Halban P A, Mutkoski R, Dodson G, Orci L
Diabetologia. 1987 May;30(5):348-53. doi: 10.1007/BF00299029.
Insulin is thought to be chemically stabilized within beta-granules in the crystal form. The other major products of the beta-granule, proinsulin and C-peptide, by contrast, are not thought able to crystallize. The physico-chemical properties of peptides in soluble or crystalline form are dramatically different. The ability of insulin to crystallize in the beta-granule might thus explain why this peptide, but not proinsulin/C-peptide, remains stable even after its introduction into lysosomes as occurs during granulolysis (crinophagy). We have now studied this by exposing proinsulin or insulin to lysosomal proteases in vitro. 125I-insulin in soluble form was found to be degraded at the same rate as 125I-proinsulin. Strikingly, however, when the labelled insulin was crystallized, its rate of degradation was decreased from 1.9 to 0.2 pmol/min. We take these data as confirmation that the insulin crystal is resistant to degradation, thereby possibly accounting for (a) the presence of insulin immunoreactivity within multigranular bodies, and (b) the unusually slow rate of degradation of insulin within B cells compared with that of other hormones in their cells of origin.

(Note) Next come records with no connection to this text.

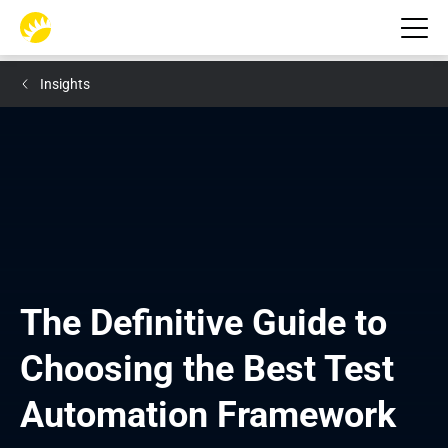
Insights
The Definitive Guide to 
Choosing the Best Test 
Automation Framework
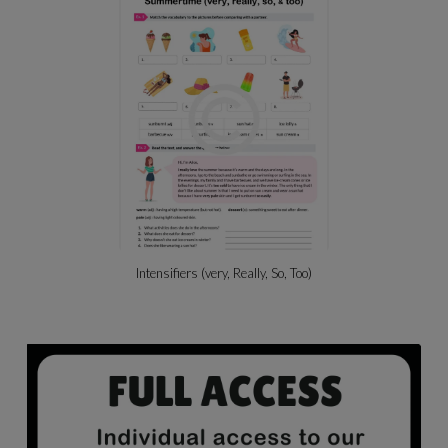
Intensifiers (very, Really, So, Too)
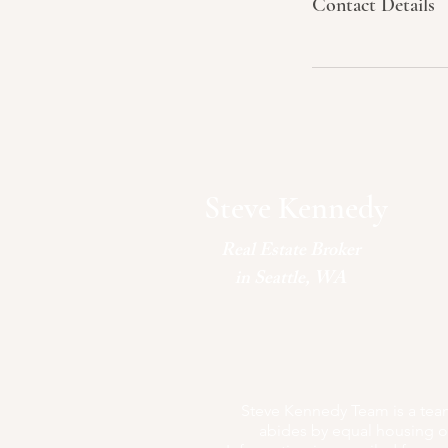
Contact Details
Steve Kennedy
Real Estate Broker
in Seattle, WA
Steve Kennedy Team is a team 
abides by equal housing op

胰岛素被认为在β颗粒内以晶体形式化学稳定。相比之下,β颗粒的其他主要产物胰岛素原和C肽则被认为不能结晶。肽以可溶或晶体形式存在时,其物理化学性质有很大差异。胰岛素在β颗粒中结晶的能力因此可以解释为什么这种肽,而不是胰岛素原/C肽,即使在颗粒溶解(自噬性溶酶体消化)过程中被引入溶酶体后仍保持稳定。我们现在通过在体外将胰岛素原或胰岛素暴露于溶酶体蛋白酶来研究这一问题。发现可溶形式的125I-胰岛素与125I-胰岛素原以相同的速率降解。然而,引人注目的是,当标记的胰岛素结晶时,其降解速率从1.9皮摩尔/分钟降至0.2皮摩尔/分钟。我们将这些数据视为胰岛素晶体抗降解的证据,这可能解释了(a)多颗粒体内胰岛素免疫反应性的存在,以及(b)与其他激素在其起源细胞中的降解速率相比,B细胞内胰岛素降解速率异常缓慢的原因。